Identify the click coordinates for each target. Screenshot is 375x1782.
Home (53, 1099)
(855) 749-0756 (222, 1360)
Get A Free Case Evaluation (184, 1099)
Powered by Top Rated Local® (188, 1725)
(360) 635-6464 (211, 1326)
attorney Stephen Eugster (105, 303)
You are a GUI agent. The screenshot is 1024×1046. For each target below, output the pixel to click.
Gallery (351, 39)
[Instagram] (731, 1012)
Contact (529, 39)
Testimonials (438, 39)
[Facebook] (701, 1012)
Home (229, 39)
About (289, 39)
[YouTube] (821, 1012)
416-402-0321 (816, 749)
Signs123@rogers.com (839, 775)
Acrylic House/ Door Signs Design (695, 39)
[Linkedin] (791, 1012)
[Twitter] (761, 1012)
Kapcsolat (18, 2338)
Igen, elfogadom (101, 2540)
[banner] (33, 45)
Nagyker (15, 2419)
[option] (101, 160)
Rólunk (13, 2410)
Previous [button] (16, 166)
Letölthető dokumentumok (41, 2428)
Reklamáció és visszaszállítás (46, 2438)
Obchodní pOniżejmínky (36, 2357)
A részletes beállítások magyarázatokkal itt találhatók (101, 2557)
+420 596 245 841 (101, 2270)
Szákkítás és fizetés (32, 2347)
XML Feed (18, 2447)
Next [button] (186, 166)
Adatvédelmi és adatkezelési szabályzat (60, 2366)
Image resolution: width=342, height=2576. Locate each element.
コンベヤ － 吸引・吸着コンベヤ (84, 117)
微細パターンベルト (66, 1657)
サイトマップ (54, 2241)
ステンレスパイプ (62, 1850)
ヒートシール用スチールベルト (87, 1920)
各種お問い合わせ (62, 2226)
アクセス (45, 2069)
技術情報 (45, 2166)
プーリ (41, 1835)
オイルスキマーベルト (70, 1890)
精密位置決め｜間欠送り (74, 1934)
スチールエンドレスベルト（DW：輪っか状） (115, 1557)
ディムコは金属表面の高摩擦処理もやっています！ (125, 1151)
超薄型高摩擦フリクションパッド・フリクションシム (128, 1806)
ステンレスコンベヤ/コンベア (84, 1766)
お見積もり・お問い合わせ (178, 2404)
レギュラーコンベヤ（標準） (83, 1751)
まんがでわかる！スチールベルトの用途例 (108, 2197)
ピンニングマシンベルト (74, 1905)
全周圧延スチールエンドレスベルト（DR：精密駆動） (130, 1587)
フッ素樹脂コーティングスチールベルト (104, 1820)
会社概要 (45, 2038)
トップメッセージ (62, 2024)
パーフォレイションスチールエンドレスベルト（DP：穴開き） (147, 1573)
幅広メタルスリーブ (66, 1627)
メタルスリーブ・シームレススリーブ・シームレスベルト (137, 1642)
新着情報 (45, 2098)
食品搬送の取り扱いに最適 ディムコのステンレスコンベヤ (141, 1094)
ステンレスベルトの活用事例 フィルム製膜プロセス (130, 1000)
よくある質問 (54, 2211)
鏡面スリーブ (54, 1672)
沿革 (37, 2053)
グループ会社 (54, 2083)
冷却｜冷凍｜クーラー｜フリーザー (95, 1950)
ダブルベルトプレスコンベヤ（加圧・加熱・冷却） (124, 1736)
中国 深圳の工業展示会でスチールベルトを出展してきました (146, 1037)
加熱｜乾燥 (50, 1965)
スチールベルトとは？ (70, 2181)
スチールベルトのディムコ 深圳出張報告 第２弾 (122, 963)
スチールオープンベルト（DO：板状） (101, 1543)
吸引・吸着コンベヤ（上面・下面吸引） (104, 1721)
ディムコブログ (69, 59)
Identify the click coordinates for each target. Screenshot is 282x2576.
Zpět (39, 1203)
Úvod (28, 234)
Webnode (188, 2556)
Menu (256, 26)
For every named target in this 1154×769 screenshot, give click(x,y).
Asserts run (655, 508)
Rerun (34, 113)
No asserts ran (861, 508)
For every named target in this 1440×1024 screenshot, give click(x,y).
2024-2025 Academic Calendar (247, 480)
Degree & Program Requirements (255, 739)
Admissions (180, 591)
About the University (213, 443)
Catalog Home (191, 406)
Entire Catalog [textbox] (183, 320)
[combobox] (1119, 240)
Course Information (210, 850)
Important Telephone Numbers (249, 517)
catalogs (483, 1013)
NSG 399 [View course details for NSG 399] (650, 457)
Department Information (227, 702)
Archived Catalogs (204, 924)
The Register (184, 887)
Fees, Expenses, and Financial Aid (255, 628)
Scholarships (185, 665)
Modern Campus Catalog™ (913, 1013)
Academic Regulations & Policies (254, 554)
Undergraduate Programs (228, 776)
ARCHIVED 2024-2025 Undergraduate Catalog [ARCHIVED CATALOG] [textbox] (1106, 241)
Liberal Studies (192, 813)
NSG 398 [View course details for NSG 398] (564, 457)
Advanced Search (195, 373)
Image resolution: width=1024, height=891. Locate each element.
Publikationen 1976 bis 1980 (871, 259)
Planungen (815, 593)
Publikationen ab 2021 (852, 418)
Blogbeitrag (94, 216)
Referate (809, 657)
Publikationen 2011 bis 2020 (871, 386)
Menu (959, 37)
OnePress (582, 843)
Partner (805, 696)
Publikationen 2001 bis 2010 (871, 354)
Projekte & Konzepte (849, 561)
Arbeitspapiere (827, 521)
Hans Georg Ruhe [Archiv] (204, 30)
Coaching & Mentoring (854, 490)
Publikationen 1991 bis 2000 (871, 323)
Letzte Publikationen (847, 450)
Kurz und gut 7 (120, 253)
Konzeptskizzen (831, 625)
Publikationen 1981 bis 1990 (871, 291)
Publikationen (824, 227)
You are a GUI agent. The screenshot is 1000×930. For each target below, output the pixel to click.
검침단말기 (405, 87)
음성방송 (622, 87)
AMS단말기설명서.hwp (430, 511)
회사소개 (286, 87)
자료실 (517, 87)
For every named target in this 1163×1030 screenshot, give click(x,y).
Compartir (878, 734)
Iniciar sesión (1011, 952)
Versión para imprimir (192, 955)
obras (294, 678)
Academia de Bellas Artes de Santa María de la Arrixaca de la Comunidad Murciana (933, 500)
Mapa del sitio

**EXERCISE PROMPT**
From the entries above, print the lines beginning at the one with "[banner] (33, 45)" and stopping after the one with "ディムコは金属表面の高摩擦処理もやっています！ (125, 1151)", exactly as written and with nothing else.

**RESPONSE**
[banner] (33, 45)
Nagyker (15, 2419)
[option] (101, 160)
Rólunk (13, 2410)
Previous [button] (16, 166)
Letölthető dokumentumok (41, 2428)
Reklamáció és visszaszállítás (46, 2438)
Obchodní pOniżejmínky (36, 2357)
A részletes beállítások magyarázatokkal itt találhatók (101, 2557)
+420 596 245 841 (101, 2270)
Szákkítás és fizetés (32, 2347)
XML Feed (18, 2447)
Next [button] (186, 166)
Adatvédelmi és adatkezelési szabályzat (60, 2366)
Image resolution: width=342, height=2576. Locate each element.
コンベヤ － 吸引・吸着コンベヤ (84, 117)
微細パターンベルト (66, 1657)
サイトマップ (54, 2241)
ステンレスパイプ (62, 1850)
ヒートシール用スチールベルト (87, 1920)
各種お問い合わせ (62, 2226)
アクセス (45, 2069)
技術情報 (45, 2166)
プーリ (41, 1835)
オイルスキマーベルト (70, 1890)
精密位置決め｜間欠送り (74, 1934)
スチールエンドレスベルト（DW：輪っか状） (115, 1557)
ディムコは金属表面の高摩擦処理もやっています！ (125, 1151)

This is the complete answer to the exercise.